Mr Coull agrees that cuts to local authority funding have made a major impact, and says that the care sector always comes second to the NHS when it comes to funding.

And he also says the NHS is viewed as an unattractive client by private care providers, notorious for haggling over bills and paying its bills late.

He says treating the care sector as the poor relation to the NHS is short-sighted, as spending a little more on social care could save the health service millions.

"A bed in an NHS hospital costs something like £2,800 a week," he says.

"In a care home, you might think that paying a £1,000 sounds like a lot of money, but that includes round-the-clock nursing care.

"If you stay in a hotel chain that's going to cost you £500, and the only care that will include is somebody selling you coffee."

Councillor Seccombe says it is crucial that the Government makes an announcement in the autumn budget about how it plans to tackle the problem.

"It's absolutely critical that the Government works with local government leaders in delivering a long-term sustainable solution for social care," she says.

"To tackle the problems we face tomorrow, we must start planning today.

“This must address the issue of long-term funding, but it must also create the conditions necessary to ensure the development of the right kind of care and support services, that can meet the demand of an increasing number of adults with care needs.”

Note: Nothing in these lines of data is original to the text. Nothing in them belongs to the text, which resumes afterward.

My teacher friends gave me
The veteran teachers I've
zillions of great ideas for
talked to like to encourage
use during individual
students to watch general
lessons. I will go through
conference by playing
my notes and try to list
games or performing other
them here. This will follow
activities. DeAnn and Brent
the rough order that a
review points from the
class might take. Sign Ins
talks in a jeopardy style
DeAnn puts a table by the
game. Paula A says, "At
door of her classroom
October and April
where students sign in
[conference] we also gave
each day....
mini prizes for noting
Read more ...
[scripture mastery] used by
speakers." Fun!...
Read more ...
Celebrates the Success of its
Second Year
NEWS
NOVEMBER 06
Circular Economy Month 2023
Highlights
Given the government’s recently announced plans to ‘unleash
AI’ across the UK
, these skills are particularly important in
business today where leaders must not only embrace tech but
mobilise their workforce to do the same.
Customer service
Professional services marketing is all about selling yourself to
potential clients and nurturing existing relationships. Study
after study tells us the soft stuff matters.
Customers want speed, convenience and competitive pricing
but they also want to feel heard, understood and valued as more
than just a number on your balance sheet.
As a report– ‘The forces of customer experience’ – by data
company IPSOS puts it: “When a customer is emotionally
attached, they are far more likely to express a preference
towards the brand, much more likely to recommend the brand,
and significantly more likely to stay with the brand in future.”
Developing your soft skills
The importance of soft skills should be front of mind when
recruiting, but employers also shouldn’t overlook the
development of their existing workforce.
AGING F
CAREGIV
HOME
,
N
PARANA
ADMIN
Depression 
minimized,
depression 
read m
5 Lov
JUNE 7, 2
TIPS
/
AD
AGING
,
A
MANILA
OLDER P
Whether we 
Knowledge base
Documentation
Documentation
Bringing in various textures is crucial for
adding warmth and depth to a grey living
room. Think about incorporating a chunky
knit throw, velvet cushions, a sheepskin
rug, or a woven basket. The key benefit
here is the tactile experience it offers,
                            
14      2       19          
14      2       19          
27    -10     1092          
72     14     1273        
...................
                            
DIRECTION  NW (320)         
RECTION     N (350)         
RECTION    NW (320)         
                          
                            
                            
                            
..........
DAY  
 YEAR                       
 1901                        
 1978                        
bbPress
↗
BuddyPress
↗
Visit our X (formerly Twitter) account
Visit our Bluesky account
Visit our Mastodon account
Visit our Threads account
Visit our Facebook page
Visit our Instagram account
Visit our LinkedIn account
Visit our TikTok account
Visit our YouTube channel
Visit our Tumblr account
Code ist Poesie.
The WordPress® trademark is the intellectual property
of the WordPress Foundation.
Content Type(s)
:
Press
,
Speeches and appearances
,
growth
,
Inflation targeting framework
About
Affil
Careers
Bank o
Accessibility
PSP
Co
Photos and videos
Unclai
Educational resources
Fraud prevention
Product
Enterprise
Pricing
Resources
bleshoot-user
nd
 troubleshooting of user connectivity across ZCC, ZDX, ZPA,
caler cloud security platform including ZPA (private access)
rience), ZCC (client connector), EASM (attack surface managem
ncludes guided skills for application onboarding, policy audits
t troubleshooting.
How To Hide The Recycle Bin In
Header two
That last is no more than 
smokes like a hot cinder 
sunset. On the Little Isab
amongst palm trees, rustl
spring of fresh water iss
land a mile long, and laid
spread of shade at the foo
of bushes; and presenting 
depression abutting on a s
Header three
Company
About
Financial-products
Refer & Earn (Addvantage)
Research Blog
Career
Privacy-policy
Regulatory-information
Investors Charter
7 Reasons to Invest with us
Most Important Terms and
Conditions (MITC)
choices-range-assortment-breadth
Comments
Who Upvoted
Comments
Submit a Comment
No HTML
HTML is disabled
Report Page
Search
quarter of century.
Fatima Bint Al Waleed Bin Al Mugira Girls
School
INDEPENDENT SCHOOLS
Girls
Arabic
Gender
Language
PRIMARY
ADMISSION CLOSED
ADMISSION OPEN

Probably few in local government will disagree, but Theresa May ­– if she is still Prime Minister by that time – will doubtless be chastened by her last attempt to address the issue in the Conservative Party's ill-fated election manifesto. Funding the burgeoning demand for social care in an ageing population is a potato which successive governments have found too hot to handle, but it is one which will inevitably come to a head one day.

As David Coull points out, it is one thing to announce record funding for the NHS. But it won't achieve the desired results if ends up being spent on keeping people in hospital who really should be at home.